WHAT YOU HAVE TO DO
Below is a block of records; repeat all of them exactly.

LISTED ENTRIES
-*-
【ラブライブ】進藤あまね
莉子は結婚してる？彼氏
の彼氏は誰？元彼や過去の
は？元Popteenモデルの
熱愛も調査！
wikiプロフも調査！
-*-
SOLUTION FOR THIS EXERCISE
【ラブライブ】進藤あまね
莉子は結婚してる？彼氏
の彼氏は誰？元彼や過去の
は？元Popteenモデルの
熱愛も調査！
wikiプロフも調査！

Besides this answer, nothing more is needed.